"Expectations." It's a popular word around UCLA football right now.
With the most experienced and largest returning starting corps in the Pac-12 and the momentum of a 10-win season, the Bruins have high expectations for their 2014 campaign.
A second Pac-12 South Championship in Jim Mora's brief tenure as head coach is a realistic expectation, albeit somewhat short of the grandeur quarterback Brett Hundley expresses in the trailer for Pac-12 Networks' The Drive. Hundley mentions playing in a Rose Bowl and pursuing a national championship.
Indeed, the program's first conference championship since 1998 is one expectation the team has not shied away from discussing.
"We feel like we've taken another step up," Mora told Dan Greenspan of the Associated Press.
Taking another step last season meant winning 10 games, a program-best since 2005. In the coming season, another step means joining college football's elite.
Doing so won't be easy. UCLA plays one of the more difficult schedules in the Pac-12, drawing each of the North Division's top three teams from a year ago: Oregon, Stanford and Washington.
How many games will UCLA win in 2014?
Competing for the Pac-12 Championship means the Bruins must go 2-1 against their divisional competition to ensure that they lock up the South Division.
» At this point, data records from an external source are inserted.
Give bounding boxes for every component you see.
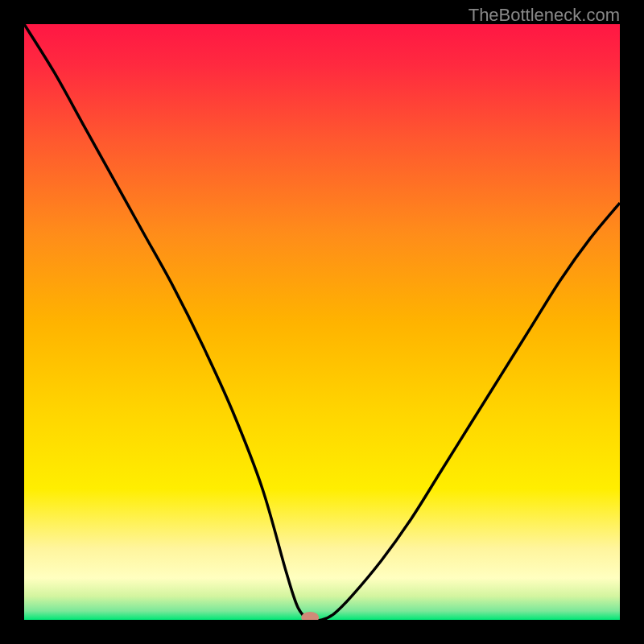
watermark-text: TheBottleneck.com: [469, 5, 620, 26]
chart-container: TheBottleneck.com: [0, 0, 644, 644]
plot-area: [24, 24, 620, 620]
gradient-background: [24, 24, 620, 620]
bottleneck-chart: [24, 24, 620, 620]
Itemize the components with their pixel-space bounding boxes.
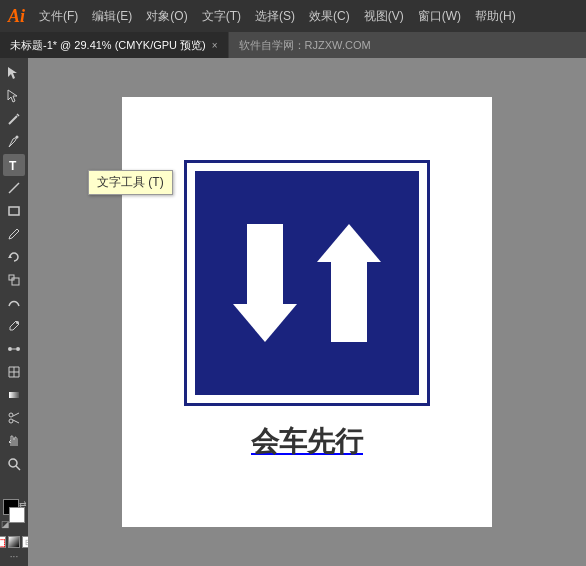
swap-colors-icon[interactable]: ⇄ [19,499,27,509]
website-label: 软件自学网：RJZXW.COM [229,38,381,53]
tab-close-button[interactable]: × [212,40,218,51]
menu-effect[interactable]: 效果(C) [303,6,356,27]
canvas-document: 会车先行 [122,97,492,527]
fill-none-icon[interactable]: ⬚ [0,536,6,548]
down-arrow-head [233,304,297,342]
down-arrow [233,224,297,342]
svg-point-17 [9,419,13,423]
tool-blend[interactable] [3,338,25,360]
tool-line[interactable] [3,177,25,199]
svg-point-4 [16,136,19,139]
tool-direct-select[interactable] [3,85,25,107]
svg-point-11 [16,321,19,324]
svg-line-2 [9,116,17,124]
up-arrow-head [317,224,381,262]
tab-label: 未标题-1* @ 29.41% (CMYK/GPU 预览) [10,38,206,53]
menu-text[interactable]: 文字(T) [196,6,247,27]
tool-scale[interactable] [3,269,25,291]
menu-help[interactable]: 帮助(H) [469,6,522,27]
down-arrow-shaft [247,224,283,304]
svg-text:T: T [9,159,17,172]
tooltip-text: 文字工具 (T) [97,175,164,189]
up-arrow-shaft [331,262,367,342]
more-tools-icon[interactable]: ··· [10,551,18,562]
svg-marker-1 [8,90,17,102]
main-layout: T [0,58,586,566]
fill-gradient-icon[interactable] [8,536,20,548]
svg-rect-7 [9,207,19,215]
tool-mesh[interactable] [3,361,25,383]
svg-marker-8 [8,255,12,258]
svg-point-13 [16,347,20,351]
menu-window[interactable]: 窗口(W) [412,6,467,27]
tool-hand[interactable] [3,430,25,452]
tool-eyedropper[interactable] [3,315,25,337]
canvas-area: 文字工具 (T) 会车先 [28,58,586,566]
svg-line-6 [9,183,19,193]
svg-rect-15 [9,392,19,398]
svg-line-19 [13,420,19,423]
up-arrow [317,224,381,342]
menu-file[interactable]: 文件(F) [33,6,84,27]
active-tab[interactable]: 未标题-1* @ 29.41% (CMYK/GPU 预览) × [0,32,229,58]
svg-point-12 [8,347,12,351]
tool-paintbrush[interactable] [3,223,25,245]
background-color[interactable] [9,507,25,523]
svg-marker-0 [8,67,17,79]
tool-rectangle[interactable] [3,200,25,222]
left-toolbar: T [0,58,28,566]
tool-scissors[interactable] [3,407,25,429]
svg-line-21 [16,466,20,470]
menu-select[interactable]: 选择(S) [249,6,301,27]
tool-magic-wand[interactable] [3,108,25,130]
tool-type[interactable]: T [3,154,25,176]
svg-point-16 [9,413,13,417]
color-swatch-area: ⇄ ◪ [1,499,27,529]
road-sign-graphic [187,163,427,403]
tool-zoom[interactable] [3,453,25,475]
menu-view[interactable]: 视图(V) [358,6,410,27]
title-bar: Ai 文件(F) 编辑(E) 对象(O) 文字(T) 选择(S) 效果(C) 视… [0,0,586,32]
menu-object[interactable]: 对象(O) [140,6,193,27]
svg-point-20 [9,459,17,467]
menu-edit[interactable]: 编辑(E) [86,6,138,27]
sign-label: 会车先行 [251,423,363,461]
svg-line-18 [13,413,19,416]
tool-rotate[interactable] [3,246,25,268]
app-logo: Ai [8,6,25,27]
tooltip-popup: 文字工具 (T) [88,170,173,195]
tool-gradient[interactable] [3,384,25,406]
tool-warp[interactable] [3,292,25,314]
default-colors-icon[interactable]: ◪ [1,519,10,529]
tab-bar: 未标题-1* @ 29.41% (CMYK/GPU 预览) × 软件自学网：RJ… [0,32,586,58]
tool-selection[interactable] [3,62,25,84]
tool-pen[interactable] [3,131,25,153]
menu-bar: 文件(F) 编辑(E) 对象(O) 文字(T) 选择(S) 效果(C) 视图(V… [33,6,522,27]
arrows-container [233,224,381,342]
svg-rect-9 [12,278,19,285]
svg-line-3 [17,114,19,116]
Competing for a national championship means securing an invitation to the inaugural College Football Playoff. A Pac-12 Championship might seem like a golden ticket into the tournament, though the formula may not be that simple.
Stanford won back-to-back conference titles in 2012 and 2013, sporting two losses each season. The Cardinal were ranked No. 6 in the final BCS standings of 2012 and No. 5 last year.
Thus, precedent suggests anything worse than a one-loss season will have the Bruins on the outside of the College Football Playoff looking in. Should UCLA go 2-1 against the North, it must then run the table against Arizona, Arizona State, Texas and USC—teams that won a combined 36 games in 2013.
Star players will be crucial to UCLA's pursuit of a championship, but not burdening them too much with expectations is of equal importance.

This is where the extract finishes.